By Dawn Stover, October 16, 2018
News flash: President Donald Trump no longer believes that climate change is a hoax. In an interview with the CBS program 60 Minutes on Sunday, he told Lesley Stahl that he’s “not denying climate change” and that “something’s happening.”
Has the president finally accepted what scientists have been saying for decades? Did he read the UN special report that came out last week? Or the key findings of the Fourth National Climate Assessment released by his own administration last November?
Nah. Although Trump backed off on his earlier, evidence-free claim that climate change is a Chinese invention, he made what a New York Times fact-check described as “several new assertions unsupported by science,” claiming that global warming could reverse itself and casting doubt on whether it is driven by human activity. In other words, his position on climate change is shifting in lockstep with virtually every other prominent climate denier: from “it’s not real” to “it’s a natural cycle.” Although Trump is still playing catchup with more-evolved deniers who have already admitted that climate change is human-caused but say the problem is too expensive to fix, his references to “trillions and trillions of dollars” and “millions and millions of jobs” suggest he is headed in that direction.
It’s hard to say which of the president’s misconceptions is the most wrongheaded.
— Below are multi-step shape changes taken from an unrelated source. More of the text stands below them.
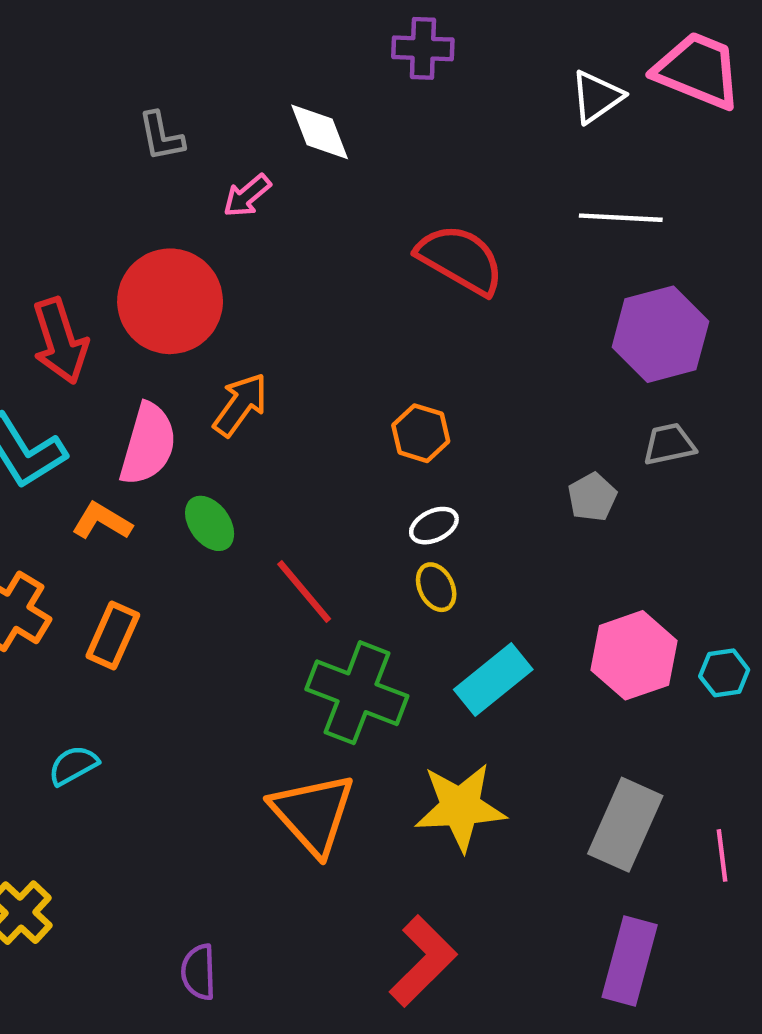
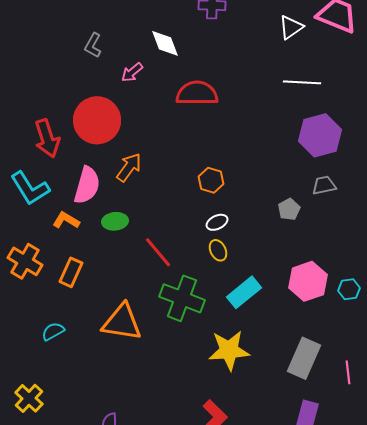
gray L-shape: (161, 136) -> (93, 45), turned 40
red semicircle: (460, 259) -> (197, 93), moved, turned -30
green ellipse: (210, 523) -> (115, 221), turned -60
orange triangle: (313, 814) -> (122, 322), moved, turned -39

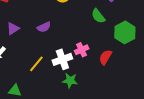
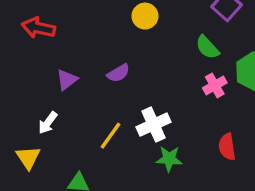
pink cross: (82, 50) -> (215, 85), moved
red semicircle: (105, 57) -> (227, 147), moved, turned -35

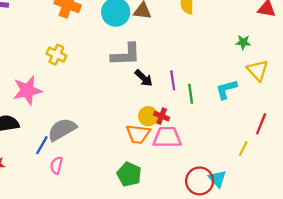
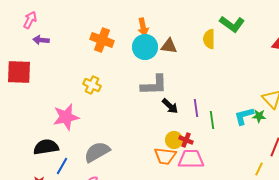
green star: (243, 42) -> (259, 116), moved
blue line: (42, 145) -> (62, 166), moved

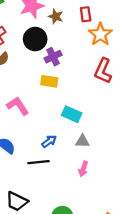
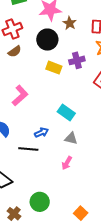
purple cross: (53, 57) -> (77, 60), moved
yellow rectangle: (49, 81) -> (54, 68), moved
pink L-shape: (18, 106) -> (20, 95), turned 70

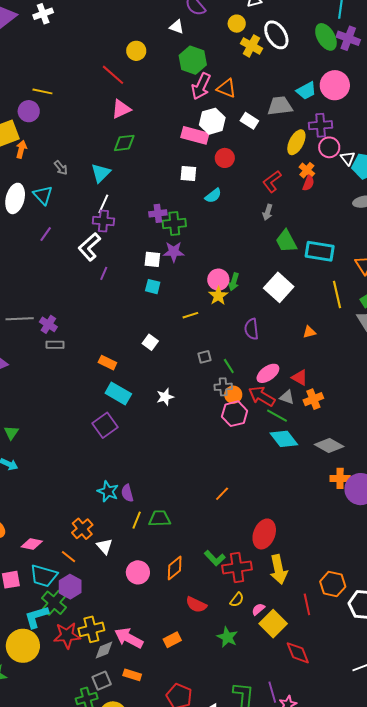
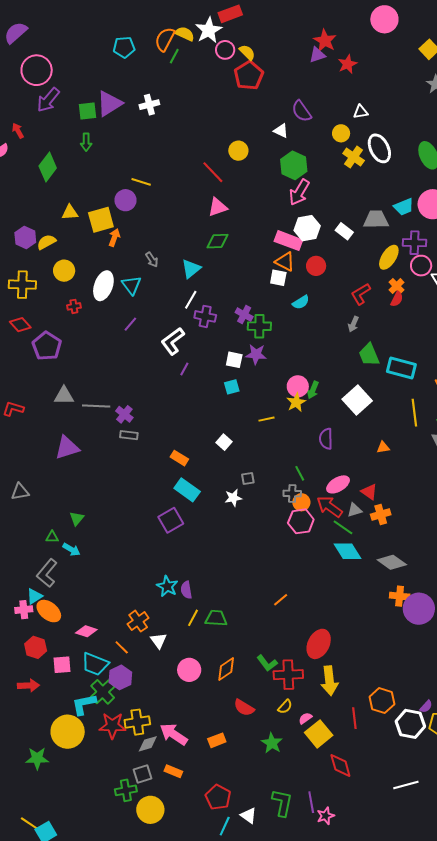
orange triangle: (226, 88) -> (285, 262), moved
purple cross: (158, 213) -> (244, 315), turned 30
purple cross: (103, 221) -> (205, 316), moved
cyan square: (153, 287) -> (232, 387), turned -35
gray square: (205, 357) -> (248, 478), moved
gray triangle: (287, 397) -> (355, 510), turned -42

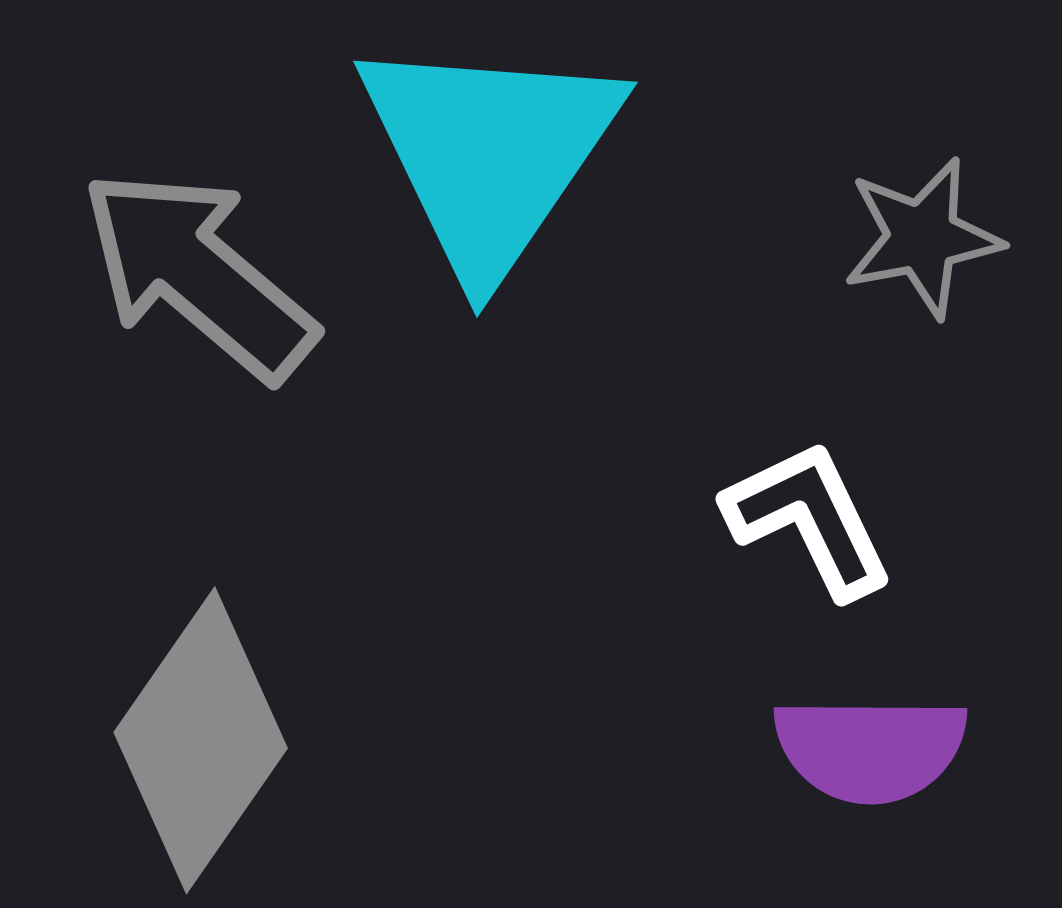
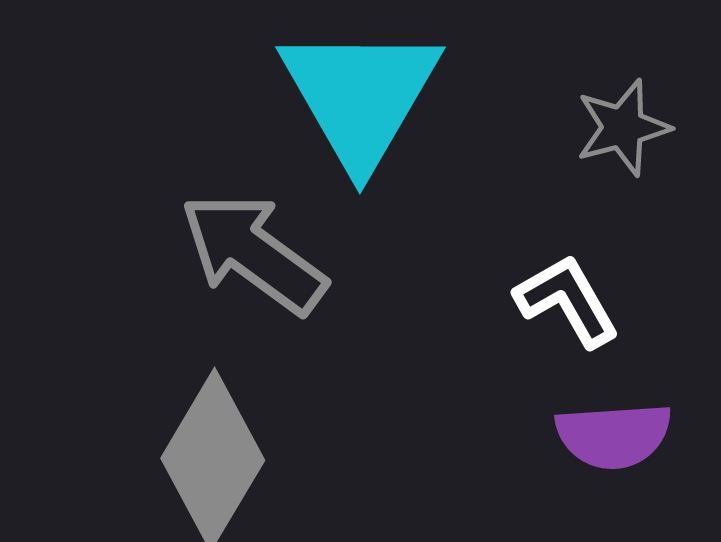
gray arrow: (198, 274) -> (253, 253), moved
Yes, the planet does oscillate between warm periods and ice ages. But since about 10,000 years ago, the Earth has been in an overall cooling cycle, and this cooling would continue for thousands of years if not for human influences. The Intergovernmental Panel on Climate Change, the world’s most prominent climate research organization, reported in 2014 that the observed global warming since 1950 is “extremely likely” to be a result of human activities—meaning that the certainty level is at least 95 percent. The national report by Trump’s own administration “concluded that humans caused at least 93 percent of the warming that scientists measured from 1951 to 2010,” according to an Associated Press report.
Then there’s the idea that it would be cheaper to do nothing than to take climate action. Economists have shot down that argument repeatedly, saying that the sooner global greenhouse gas emissions are reduced, the lower the cost of dealing with climate impacts. And climate change may cost the United States more than almost any other country.
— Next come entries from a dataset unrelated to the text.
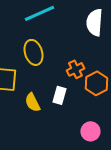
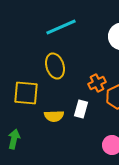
yellow semicircle: (32, 102) -> (54, 116), turned -66

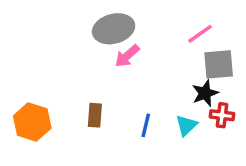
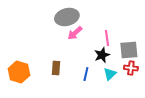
pink line: (200, 34) -> (107, 38), moved, turned -63
gray square: (219, 64) -> (129, 50), moved
black star: (205, 93) -> (102, 55), moved

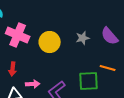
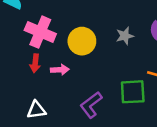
red arrow: (13, 69) -> (35, 63), moved
pink arrow: (33, 84) -> (60, 70), moved

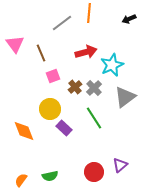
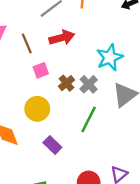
red arrow: (86, 52) -> (62, 38), moved
green line: (94, 118) -> (89, 119), turned 60
purple rectangle: (64, 128) -> (52, 145), moved

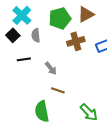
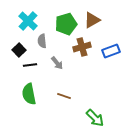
black square: (13, 35) -> (19, 50), moved
gray arrow: (51, 68) -> (57, 63), moved
green semicircle: (42, 111) -> (29, 94), moved

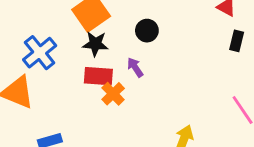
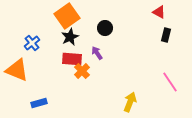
black star: (95, 44) -> (70, 37), turned -30
blue cross: (40, 53) -> (32, 43), size x0.7

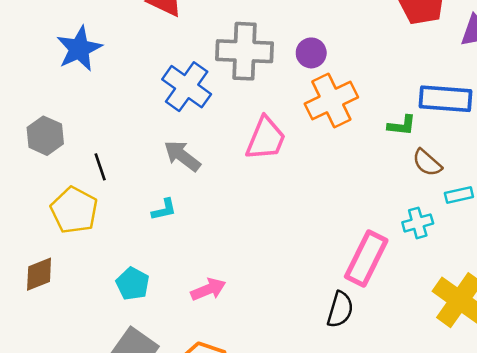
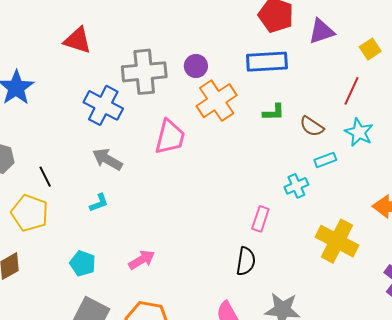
blue rectangle: (445, 99) -> (267, 62), moved
brown semicircle: (427, 163) -> (312, 126), moved
pink rectangle: (366, 258) -> (260, 219), size x0.6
My personal favorite: Climate change is a concept cooked up by money-grubbing scientists who, as Trump put it in the CBS interview, “have a very big political agenda.” I love how climate deniers seem to believe that scientific research grants are so much more lucrative than the record-setting profits made by the big oil and gas companies that contribute generously to Republican campaigns.
In some ways, the president’s new (to him, anyway) climate-denial talking points are more insidious than his claim of an outright “hoax,” which was harder for reasonable people to swallow. But his changing story does at least raise the possibility that the president will eventually arrive at a position more in keeping with the scientific consensus on climate change.